Department of Industrial Engineering, University of Houston, Houston, Texas.
Center for Health Services Research, Department of Management, Policy, and Community Health, UTHealth School of Public Health, Houston, Texas.
Ophthalmol Retina. 2023 Jun;7(6):532-542. doi: 10.1016/j.oret.2023.01.001. Epub 2023 Jan 5.
Although teleretinal imaging has proved effective in increasing population-level screening for diabetic retinopathy (DR), there is a lack of quantitative understanding of how to incorporate teleretinal imaging into existing screening guidelines. We develop a mathematical model to determine personalized DR screening recommendations that utilize teleretinal imaging and evaluate the cost-effectiveness of the personalized screening policy.
A partially observable Markov decision process is employed to determine personalized screening recommendations based on patient compliance, willingness to pay, and A1C level. Deterministic sensitivity analysis was conducted to evaluate the impact of patient-specific factors on personalized screening policy. The cost-effectiveness of identified screening policies was evaluated via hidden-Markov chain Monte Carlo simulation on a data-based hypothetical cohort.
Screening policies were simulated for a hypothetical cohort of 500 000 patients with parameters based on the literature and electronic medical records of 2457 patients who received teleretinal imaging from 2013 to 2020 from the Harris Health System.
Population-based mathematical modeling study. Interventions included dilated fundus examinations referred to as clinical screening, teleretinal imaging, and wait and watch recommendations.
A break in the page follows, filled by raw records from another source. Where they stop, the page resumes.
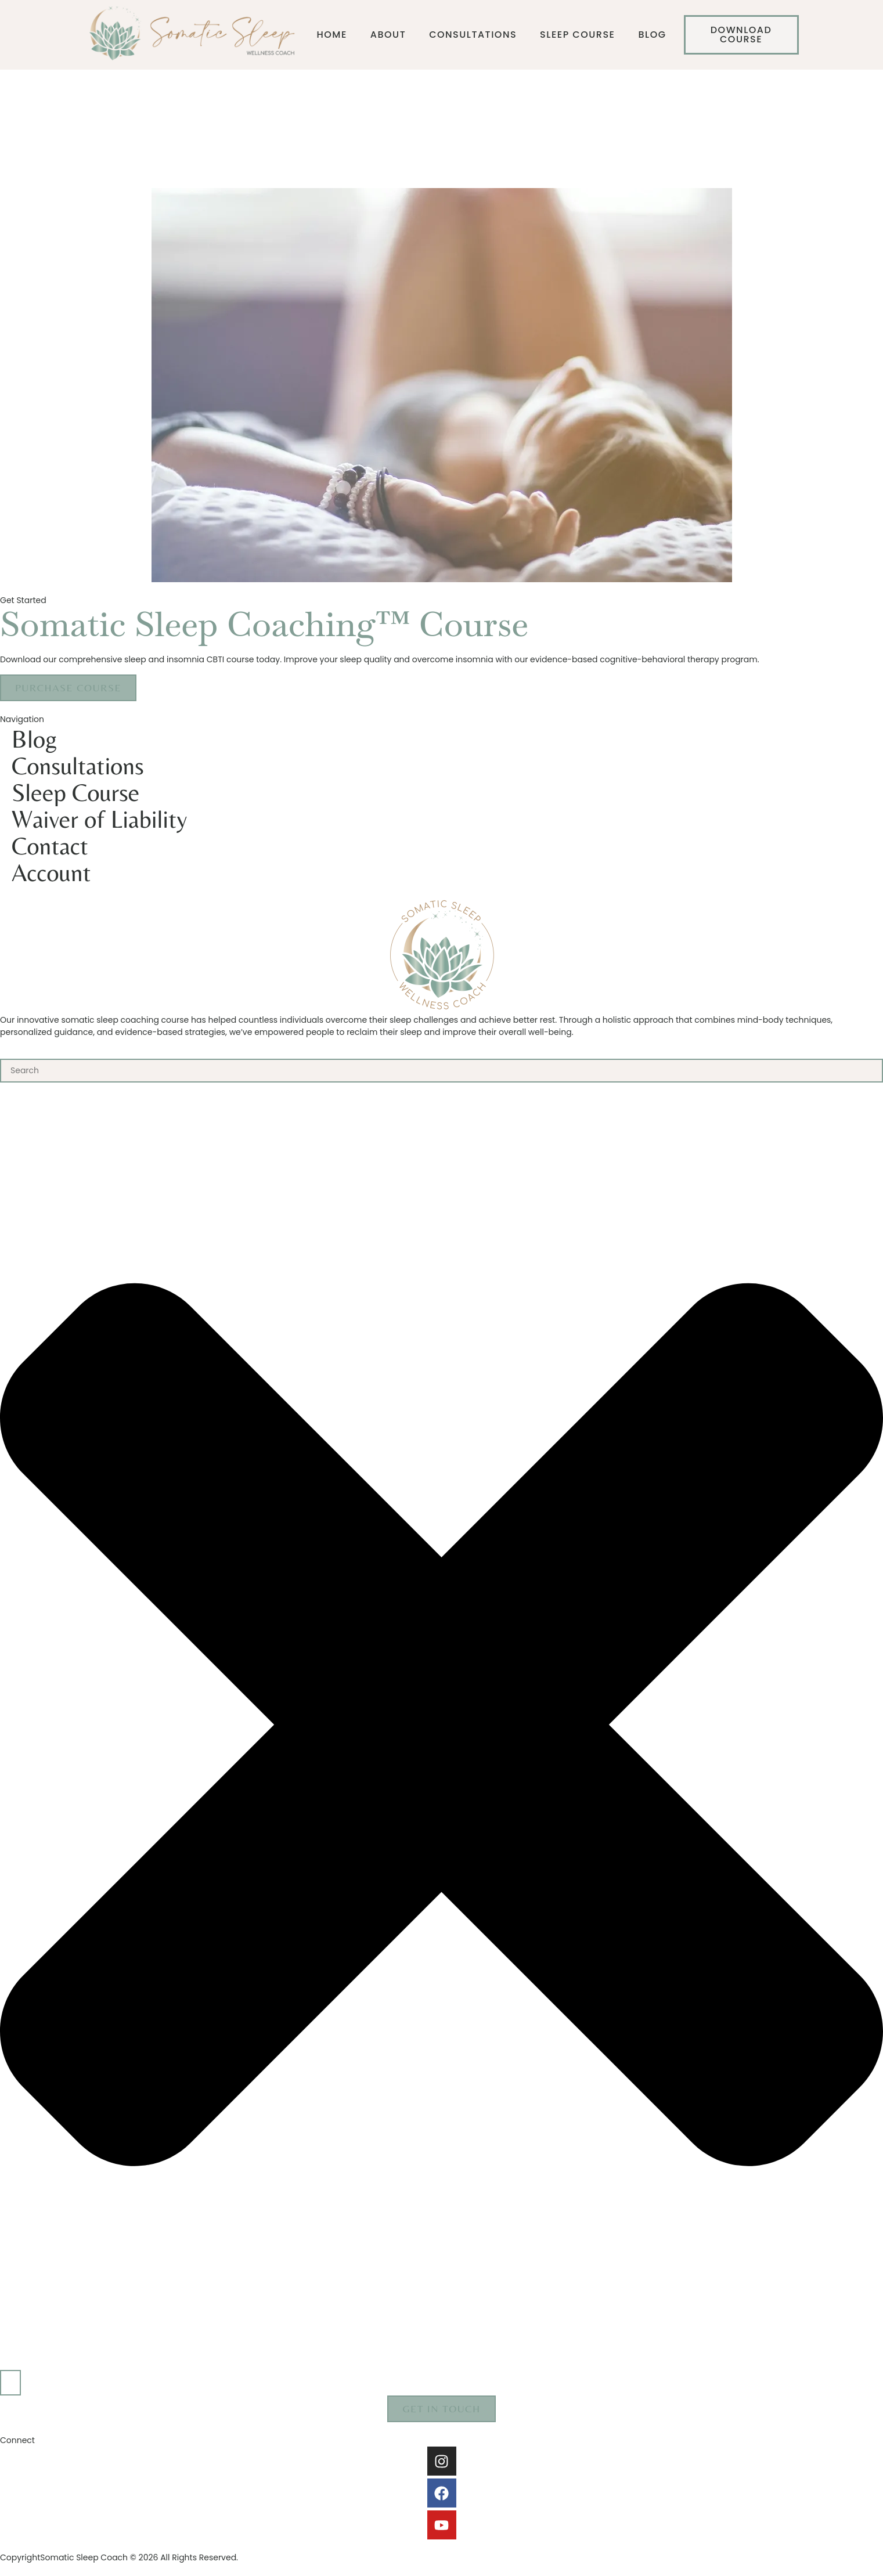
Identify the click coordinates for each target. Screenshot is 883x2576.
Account (51, 872)
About (388, 34)
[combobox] (441, 1071)
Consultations (473, 34)
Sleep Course (577, 34)
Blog (652, 34)
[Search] (10, 2382)
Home (332, 34)
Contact (50, 845)
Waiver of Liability (99, 819)
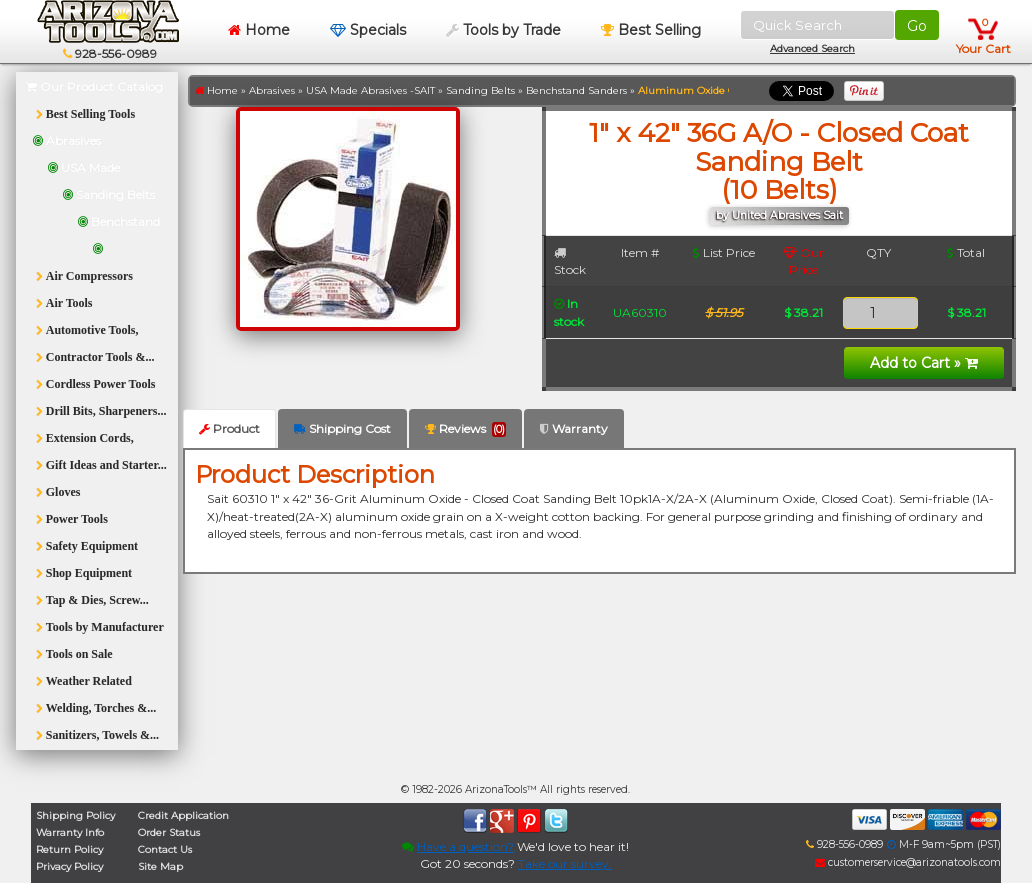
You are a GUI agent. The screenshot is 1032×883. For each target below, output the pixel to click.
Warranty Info (70, 832)
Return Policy (69, 849)
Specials (368, 30)
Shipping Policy (75, 815)
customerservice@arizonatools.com (908, 862)
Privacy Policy (69, 866)
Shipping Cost (342, 428)
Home (259, 30)
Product (229, 428)
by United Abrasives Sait (779, 215)
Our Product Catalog (94, 86)
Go (917, 26)
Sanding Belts (480, 90)
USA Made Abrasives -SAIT (370, 90)
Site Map (160, 866)
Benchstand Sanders (576, 90)
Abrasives (272, 90)
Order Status (169, 832)
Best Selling (651, 30)
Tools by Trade (503, 30)
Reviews (465, 429)
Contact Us (165, 849)
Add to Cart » (924, 363)
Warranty (574, 428)
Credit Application (183, 815)
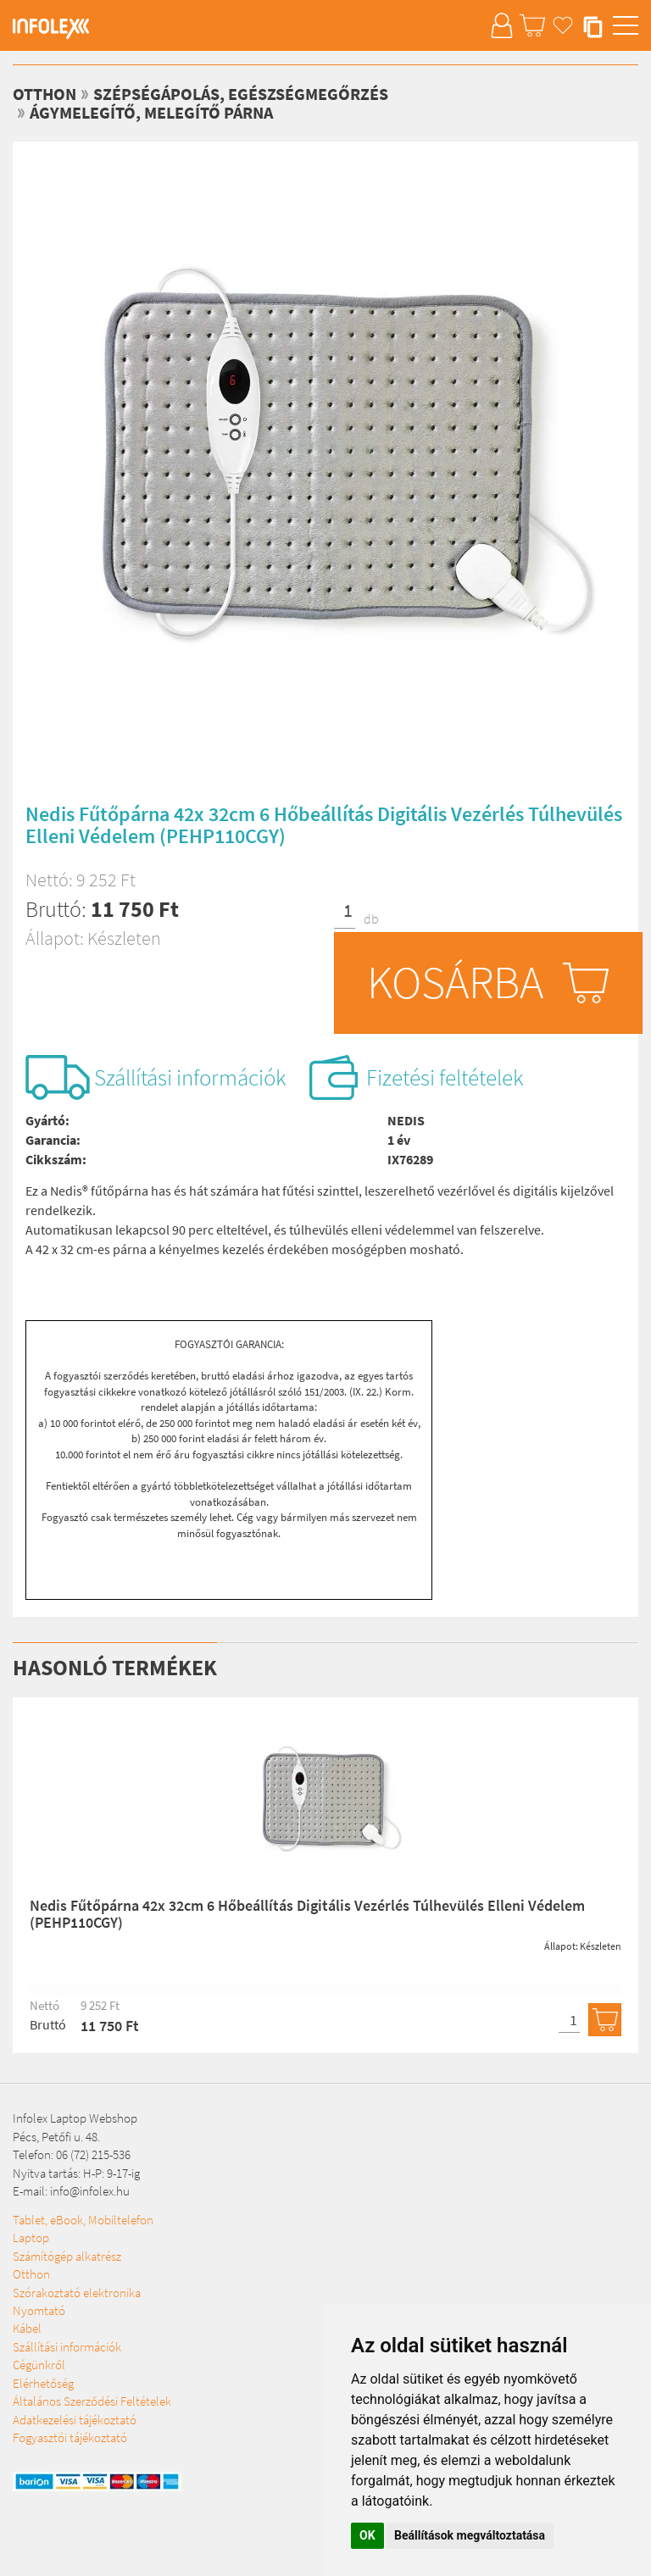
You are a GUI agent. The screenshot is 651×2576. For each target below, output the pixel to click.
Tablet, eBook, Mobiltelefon (83, 2220)
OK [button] (367, 2535)
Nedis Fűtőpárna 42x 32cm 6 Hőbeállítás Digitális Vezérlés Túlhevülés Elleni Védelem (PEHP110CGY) (307, 1914)
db (371, 918)
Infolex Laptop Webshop (75, 2118)
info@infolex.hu (90, 2191)
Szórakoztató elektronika (77, 2293)
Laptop (31, 2237)
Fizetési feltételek (445, 1077)
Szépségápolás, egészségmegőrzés (240, 93)
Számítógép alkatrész (67, 2256)
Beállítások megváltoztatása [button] (469, 2535)
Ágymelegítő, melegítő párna (151, 112)
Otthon (31, 2274)
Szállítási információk (190, 1077)
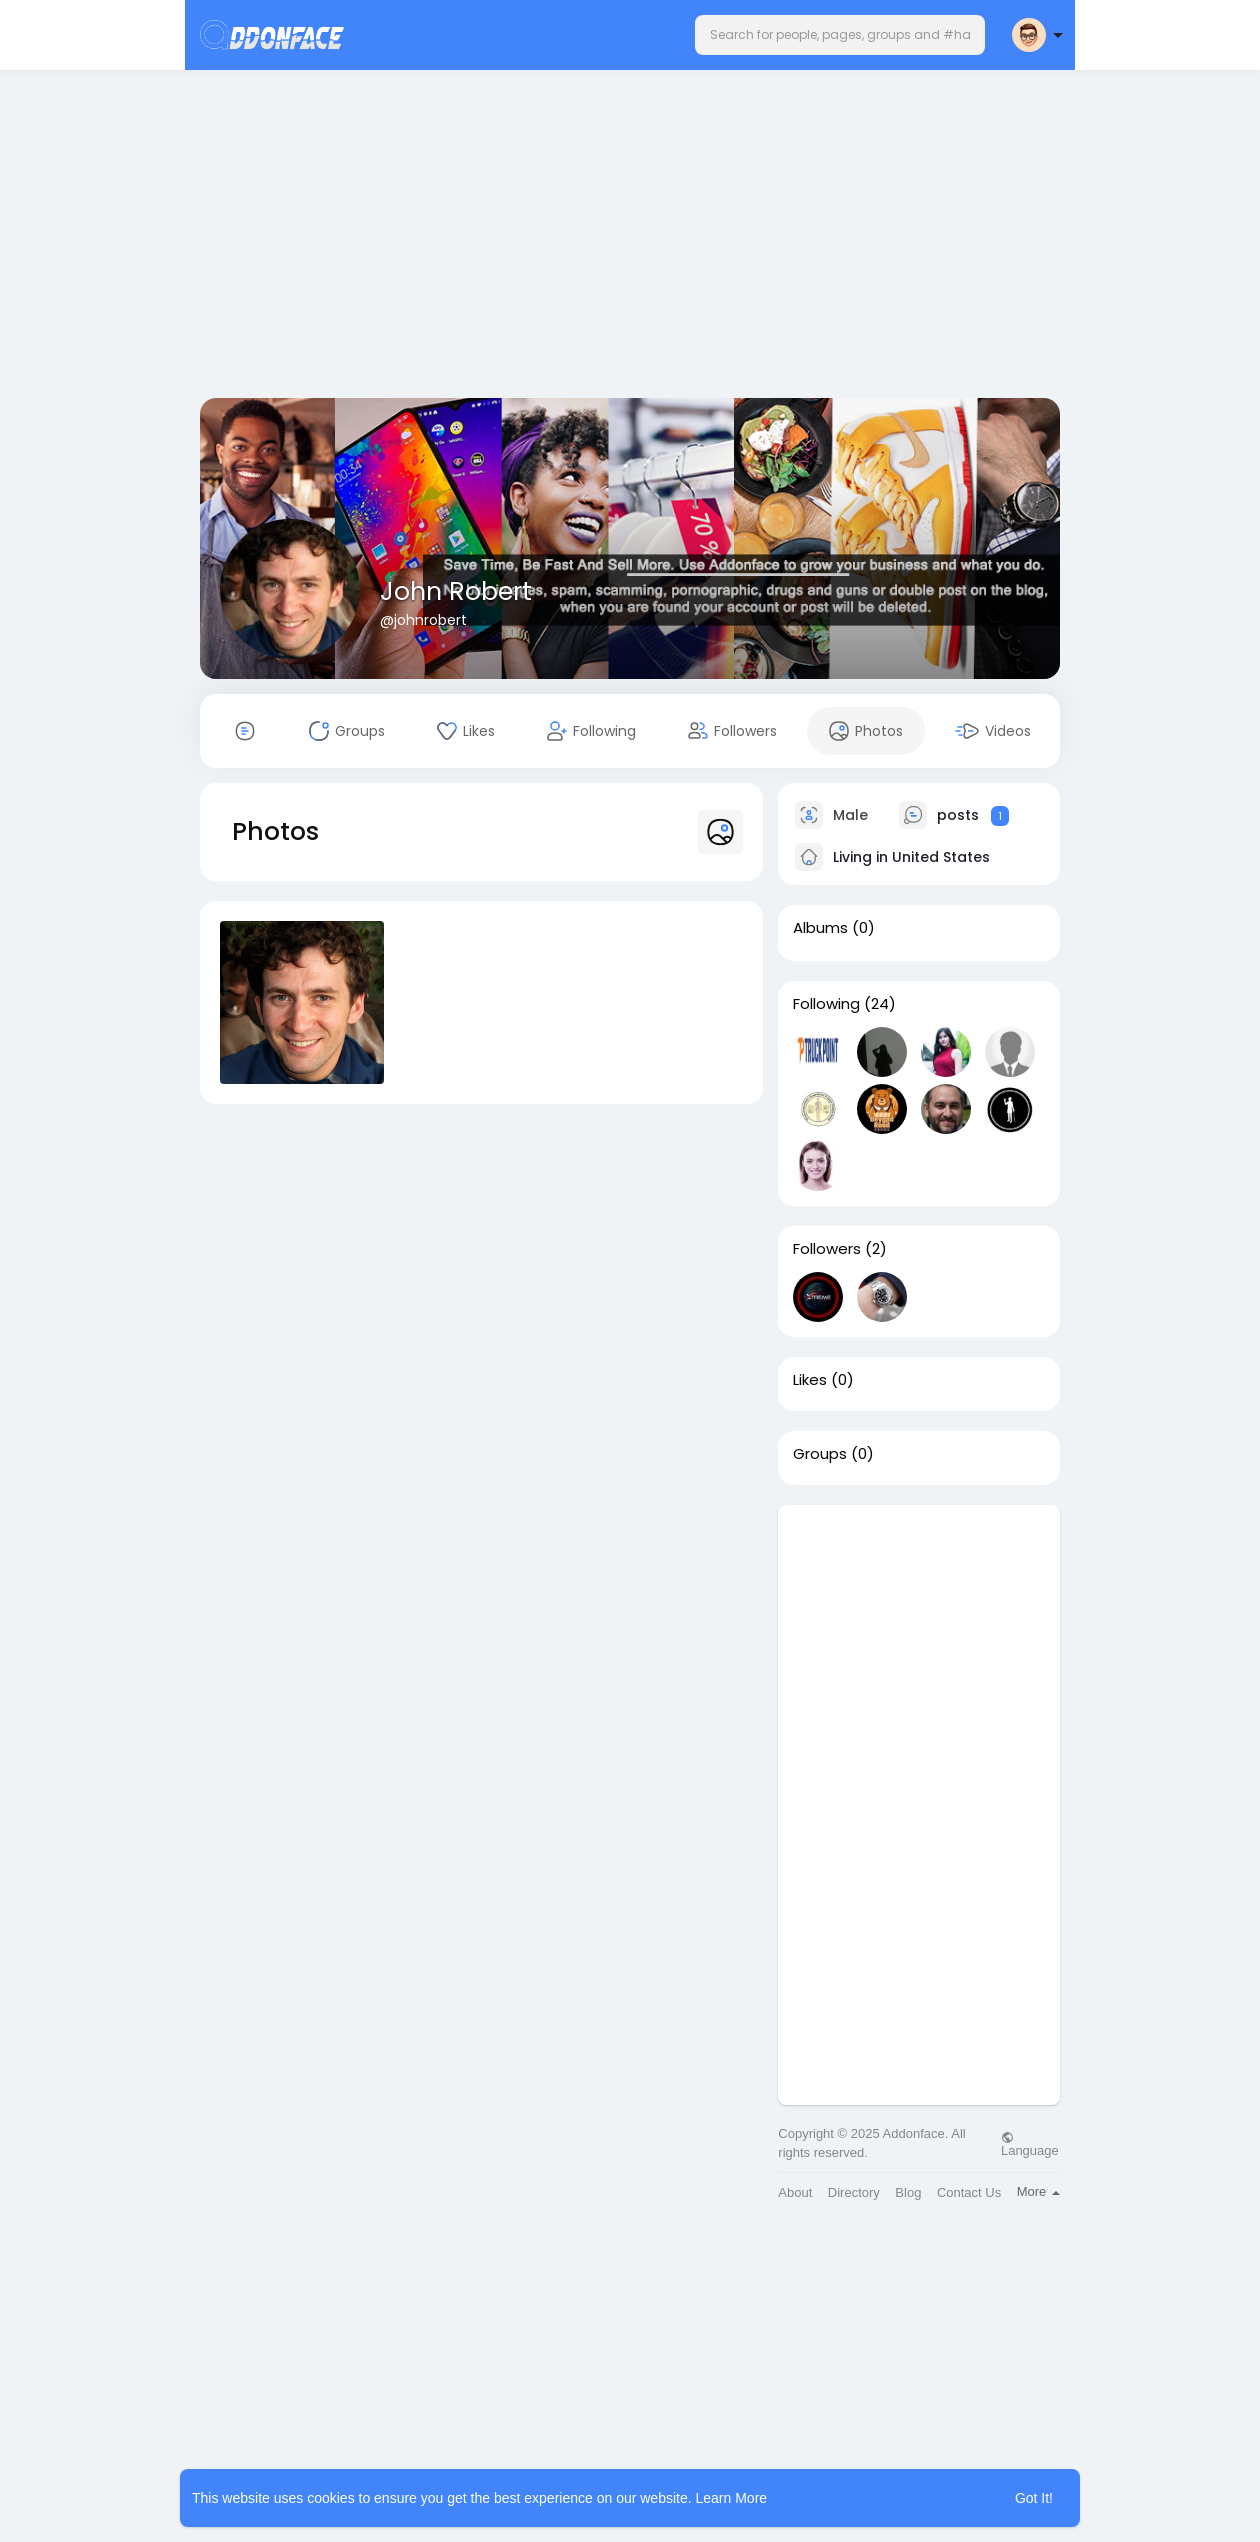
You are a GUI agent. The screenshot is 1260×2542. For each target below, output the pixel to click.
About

Personalized screening recommendations based on patient-specific factors. Accumulated quality-adjusted life-years (QALYs) and cost (USD) per patient under different screening policies. Incremental cost-effectiveness ratio to compare different policies.
For the base cohort, on average, teleretinal imaging was recommended 86.7% of the time over each patient's lifetime. The model-based personalized policy dominated other standardized policies, generating more QALY gains and cost savings for at least 57% of the base cohort. Similar outcomes were observed in sensitivity analyses of the base cohort and the Harris Health-specific cohort and rural population scenario analysis.
A mathematical model was developed as a decision support tool to identify a personalized screening policy that incorporates both teleretinal imaging and clinical screening and adapts to patient characteristics. Compared with current standardized policies, the model-based policy significantly reduces costs, whereas it is performing comparably, if not better, in terms of QALY gain. A personalized approach to DR screening has significant potential benefits that warrant further exploration.
FINANCIAL DISCLOSURE(S): Proprietary or commercial disclosure may be found after the references.
虽然远程视网膜成像已被证明可有效增加糖尿病视网膜病变(DR)的人群筛查率,但对于如何将远程视网膜成像纳入现有筛查指南,我们尚缺乏定量了解。我们开发了一种数学模型,以确定利用远程视网膜成像的个性化 DR 筛查建议,并评估个性化筛查策略的成本效益。
采用部分可观察马尔可夫决策过程(POMDP),根据患者依从性、支付意愿和糖化血红蛋白(A1C)水平来确定个性化筛查建议。进行确定性敏感性分析,以评估患者特定因素对个性化筛查策略的影响。通过基于数据的假设队列中的隐马尔可夫链蒙特卡罗模拟,评估所确定的筛查策略的成本效益。
根据文献和 2013 年至 2020 年哈里斯健康系统(Harris Health System)接受远程视网膜成像的 2457 名患者的电子病历参数,对一个由 50 万名患者组成的假设队列模拟筛查策略。
基于人群的数学建模研究。干预措施包括称为临床筛查的散瞳眼底检查、远程视网膜成像以及观察等待建议。
基于患者特定因素的个性化筛查建议。不同筛查策略下每位患者的累积质量调整生命年(QALY)和成本(美元)。比较不同策略的增量成本效益比。
对于基础队列,平均而言,在患者的整个生命周期中,远程视网膜成像的推荐率为 86.7%。基于模型的个性化策略优于其他标准化策略,为基础队列至少 57%的患者带来更多的 QALY 获益和成本节约。在基础队列和哈里斯健康特定队列的敏感性分析以及农村人群情景分析中观察到类似的结果。
我们开发了一种数学模型,作为决策支持工具,以确定一种将远程视网膜成像和临床筛查相结合并适应患者特征的个性化筛查策略。与当前的标准化策略相比,基于模型的策略可显著降低成本,同时在 QALY 获益方面表现相当,甚至更好。DR 筛查的个性化方法具有显著的潜在效益,值得进一步探索。